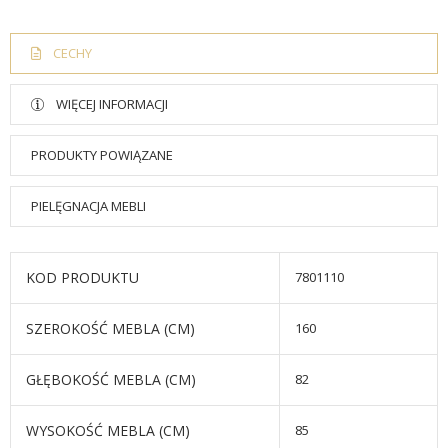
CECHY
WIĘCEJ INFORMACJI
PRODUKTY POWIĄZANE
PIELĘGNACJA MEBLI
KOD PRODUKTU
7801110
SZEROKOŚĆ MEBLA (CM)
160
GŁĘBOKOŚĆ MEBLA (CM)
82
WYSOKOŚĆ MEBLA (CM)
85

▶ What the task requires
Each line of the data is to be duplicated exactly; pictures stay out of the copy.

▶ Task answer
CECHY
WIĘCEJ INFORMACJI
PRODUKTY POWIĄZANE
PIELĘGNACJA MEBLI
KOD PRODUKTU
7801110
SZEROKOŚĆ MEBLA (CM)
160
GŁĘBOKOŚĆ MEBLA (CM)
82
WYSOKOŚĆ MEBLA (CM)
85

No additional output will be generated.